I’m bouncing all over the place and nothing is coming out right, but I feel compelled to express my gratitude for this chance that I’ve had. We went to the Templar Cemetery in Haifa (in Northern Israel) and there, in the middle of a crop of German-Jewish graves, were buried two boys from Farmington, Utah. These simple graves and the sacrifices of the men that they commemorate are one of the main reasons we were able to build the Jerusalem Center here. No new religions were allowed to enter the Holy Land after 1948, but because these two missionaries from the early years of the church, left their families behind to preach thousands of miles from home; we had proof that the gospel was already here and so we were allowed to stay.

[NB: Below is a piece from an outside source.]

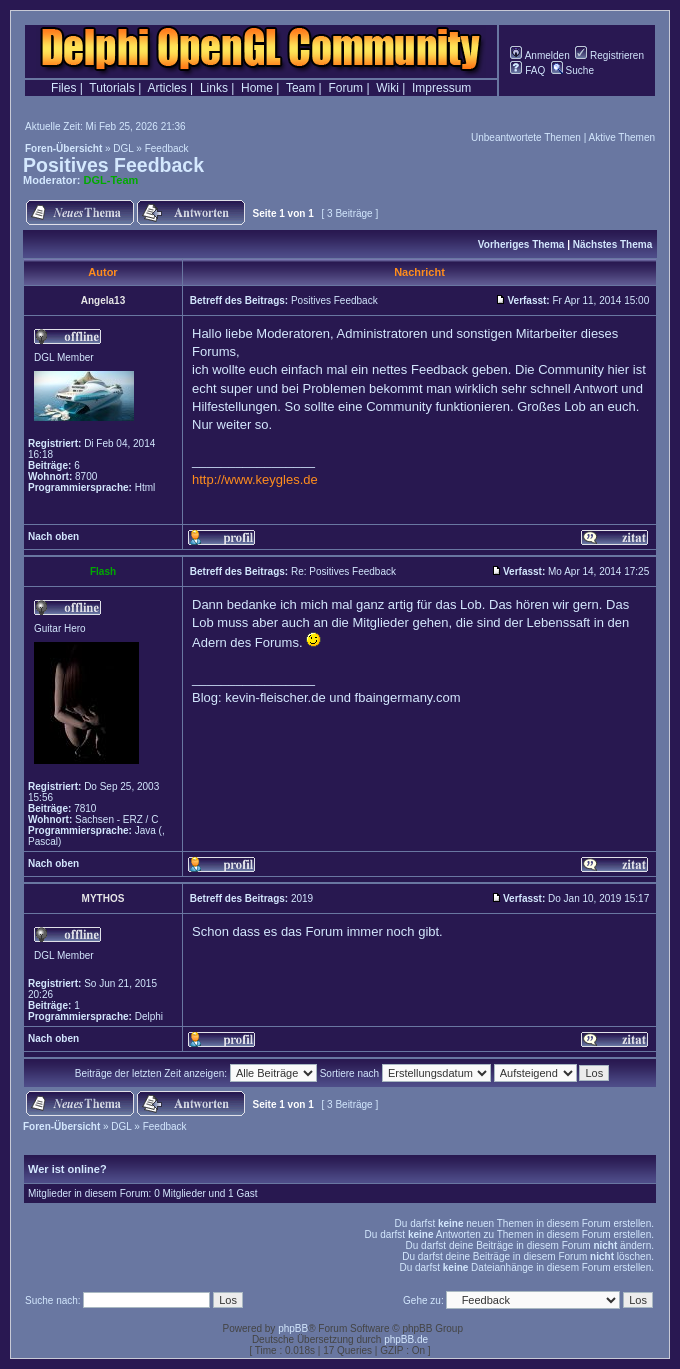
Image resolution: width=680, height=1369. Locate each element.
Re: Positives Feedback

So many nameless sacrifices conspire to get you where you are in life and half of them you not only don’t appreciate, but you’re not even aware of. Those humble, hidden graves have made me recognize the absolutely essential living influences in my life that gave me the experience I had here this summer; not only financially and logistically, but emotionally and spiritually. I’ve decided that the second I realize the influence someone has had on me, I need to just tell them right then. I can’t just wait because what if my confidence gives out or my perception changes and I never get a chance?

That’s what finally allowed me to turn away from the wall that night and be at peace about putting miles between my body and that piece of my heart. I’ve had my moment to spend on myself and now it’s time for me to turn and be that affirmative influence in someone else’s life. I can’t just live at this juncture for always, when there are people waiting at the next station that the Lord needs me to bless.

“If I forget thee, O Jerusalem, let my right hand forget her cunning.”